Collected data:
- - - - -
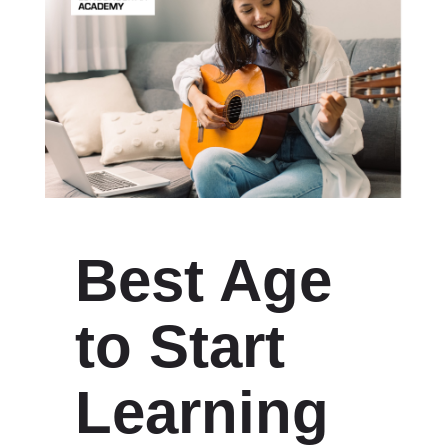
Best Age
to Start
Learning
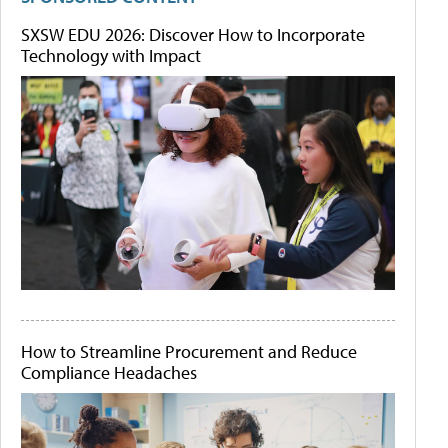
SXSW EDU 2026: Discover How to Incorporate
Technology with Impact
How to Streamline Procurement and Reduce
Compliance Headaches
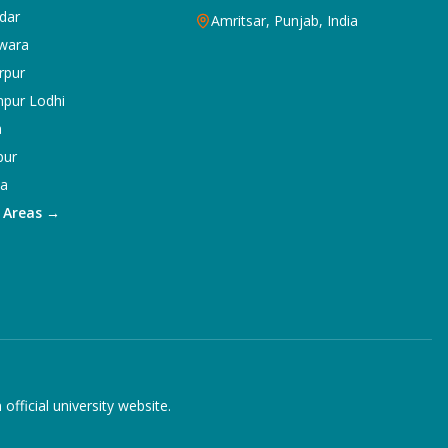
dar
Amritsar, Punjab, India
wara
rpur
npur Lodhi
a
pur
ka
5 Areas →
ficial university website.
- - - - -
* **Exercise aim**
Without including any picture, restate every entry above exactly.

* **Result of this task**
Best Age
to Start
Learning
SXSW EDU 2026: Discover How to Incorporate
Technology with Impact
How to Streamline Procurement and Reduce
Compliance Headaches
dar
Amritsar, Punjab, India
wara
rpur
npur Lodhi
a
pur
ka
5 Areas →
ficial university website.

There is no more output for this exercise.